Filppula has learned from all of his experiences and from all of his teammates, especially the Wings.
"I was just watching what they were doing on the ice, playing keep away with Datsyuk, Zetterberg, then you learn a lot on the ice," Filppula said. "Then watching Lidstrom, (Kris) Draper, Cheli, what they do off the ice. The list goes on and on with that team. We had so many guys that you watch and okay, he's doing this, he's doing that. Everybody was a little different age, too, so you would kind of see, he's at this point of his career and he's still doing this and this guy is a little bit older and he's doing these things. So it was basically just trying to take everything in and learn. I think now being the same age-wise, it helped a lot. It makes more sense what they were doing at that time. I think that was a big help for me as well."
Ericsson said that Filppula hasn't changed all that much in the time he spent elsewhere.
"To me, he's the same kind of player but he's just more experienced and more poised," Ericsson said. "He's always had the qualities of Pavel when they used to work together in practice and stuff. They're really good at stealing pucks, protecting pucks, and they used to work on that after practice almost every day. Kind of playing keep away with each other, I know they had a little game going on, trying to pass each other from the board to the face-off dot, outside in the neutral zone there. Obviously he's got real good skills."
While Filppula may not have changed, the game and the league certainly have.
"Summers now are totally different, too. You're just trying to get quicker, do things that you can move out there better," Filppula said. "Used to be you needed to get a little bit bigger and battle better, now you still need to battle but you gotta be skating really well to be able to play nowadays. It's been cool to see, too, how the game's changed through all this time."
As Abdelkader once did when Filppula was younger, he sees some of the young Wings observing the veteran Finn.

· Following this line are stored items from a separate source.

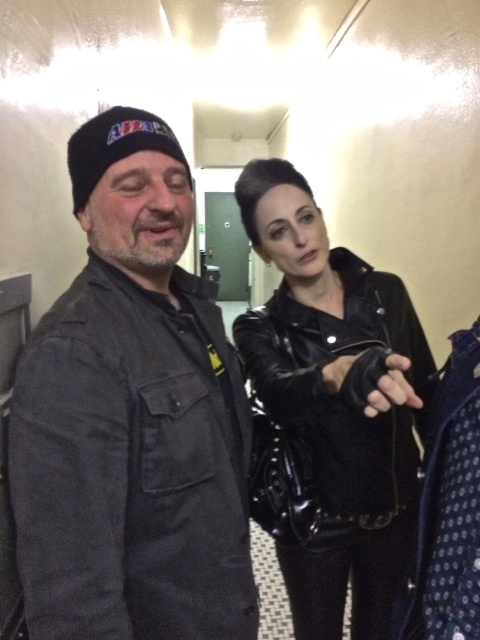 Question: Does dark gray denim jacket at left lie in front of black leather jacket at center?

Choices:
 (A) yes
 (B) no

Answer: (B)

Question: Which point is closer to the camera?

Choices:
 (A) (175, 401)
 (B) (374, 282)

Answer: (A)

Question: Among these points, which one is nearest to the camera?

Choices:
 (A) (47, 420)
 (B) (314, 445)

Answer: (A)

Question: Is dark gray denim jacket at left positioned behind black leather jacket at center?

Choices:
 (A) yes
 (B) no

Answer: (A)

Question: Does dark gray denim jacket at left lie in front of black leather jacket at center?

Choices:
 (A) no
 (B) yes

Answer: (A) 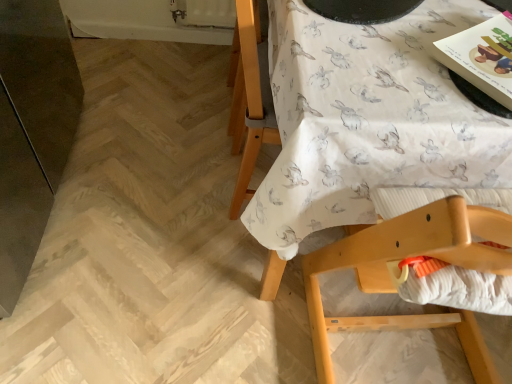 Image resolution: width=512 pixels, height=384 pixels. In order to click on vacant area that lies between white fabric with rabbit print at upper right and wooden highchair at upper right in this screenshot , I will do `click(346, 359)`. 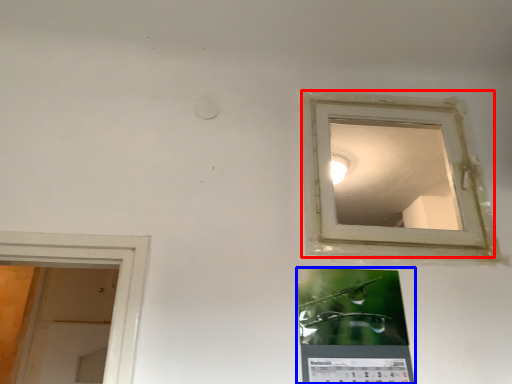 Question: Which object is further to the camera taking this photo, window (highlighted by a red box) or bulletin board (highlighted by a blue box)?

Choices:
 (A) window
 (B) bulletin board

Answer: (A) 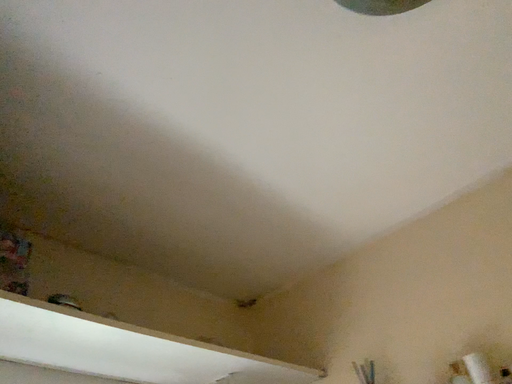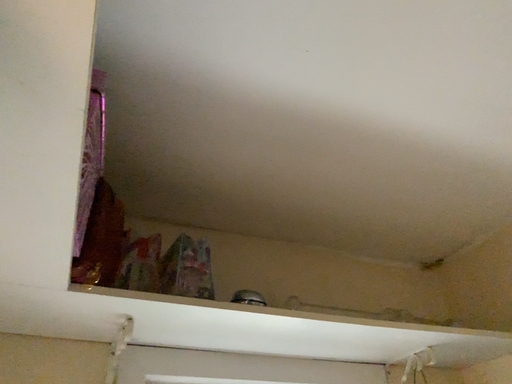 Question: Which way did the camera rotate in the video?

Choices:
 (A) rotated left
 (B) rotated right

Answer: (A) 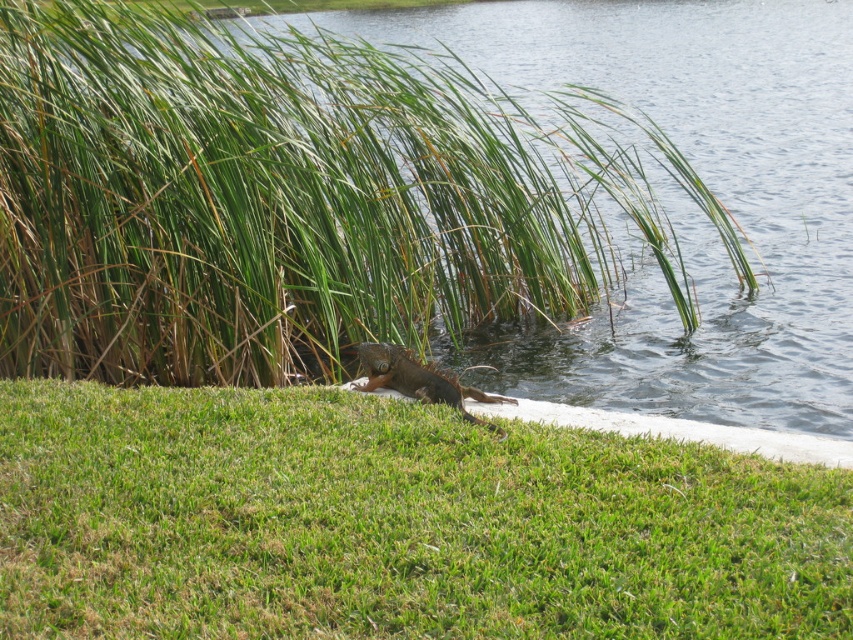 Question: Which point is farther to the camera?

Choices:
 (A) brown scaly lizard at center
 (B) clear water at grass right
 (C) green grassy at lower center

Answer: (B)

Question: Which object is closer to the camera taking this photo?

Choices:
 (A) clear water at grass right
 (B) brown scaly lizard at center

Answer: (B)

Question: Is clear water at grass right to the left of brown scaly lizard at center from the viewer's perspective?

Choices:
 (A) no
 (B) yes

Answer: (A)

Question: Which point is farther to the camera?

Choices:
 (A) green grassy at lower center
 (B) brown scaly lizard at center

Answer: (B)

Question: Can you confirm if clear water at grass right is wider than green grassy at lower center?

Choices:
 (A) no
 (B) yes

Answer: (B)

Question: Can you confirm if clear water at grass right is positioned to the left of brown scaly lizard at center?

Choices:
 (A) yes
 (B) no

Answer: (B) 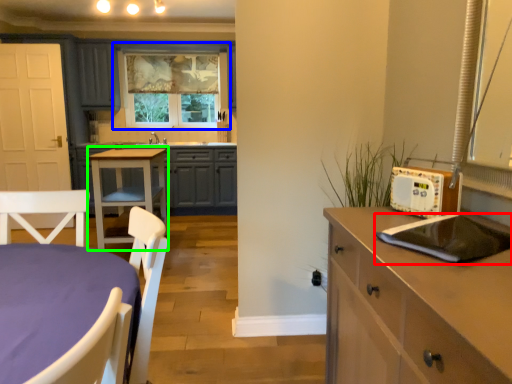 Question: Considering the real-world distances, which object is farthest from kitchen appliance (highlighted by a red box)? window (highlighted by a blue box) or table (highlighted by a green box)?

Choices:
 (A) window
 (B) table

Answer: (A)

"I think you watch him, how he plays on the ice, he has a real calming presence, kind of like Z in some ways where he can slow the game down," Abdelkader said. "Zetterberg was really good at really slowing and dictating the pace of the game and I think Fil does a really good job. He's just really smart, has a really good hockey mind."
Filppula has such a good hockey mind that Blashill often asks him what he thinks of certain things in the game.
"I've always been a coach that talked to the players and see what they're seeing on the ice," Blashill said. "They're the ones playing. The game happens fast out there, and you have a perspective from the bench, you have a perspective from video, and I like to get a perspective from certain players that I think are smart and self-accountable. Thomas Vanek would've been similar. It would've been similar with Henrik Zetterberg, with Niklas Kronwall. That's the kind of thought process. He's got a really good mind and I like to hear what he has to say."
Getting to learn from different coaches is another thing that Filppula has enjoyed during his career, going from Mike Babcock in Detroit to Jon Cooper in Tampa to Dave Hakstol and then Scott Gordon in Philadelphia to Barry Trotz in New York and now Blashill.
"Obviously Babs was my first coach, was with me for eight years or seven years," Filppula said. "Learned a lot, how well he prepared everything. You knew exactly what the other teams are going to do and preparation was great. I hadn't had that before in Finland. We prepared but it wasn't, nothing on that level. Obviously won with him, too, so that's special. But hard coach, demanded a lot and you needed to be, especially a young guy, you needed to be on your game or you didn't play.
"Then going into Tampa, it was totally the opposite. More relaxed, obviously coaches always demand things from you but a little more relaxed atmosphere. So that was like going from one end to another end. Then I'd say probably both in Philly and in Long Island, a little bit in-between and I'd say even now Blash, more in-between those two."
Throughout Filppula's long career, there has been one constant, someone he could always count on.
"I'd always pick best friend for me altogether is my brother, who also plays hockey," Filppula said of his older brother, Ilari. "So it's kind of been the same, been able to talk to him about anything and then also about hockey. He understands hockey so it's kind of been all in one for me."
While Valtteri has spent most of his career in the United States, Ilari was only here for one season, 2010-11, when he played for the Grand Rapids Griffins, the Wings' AHL affiliate.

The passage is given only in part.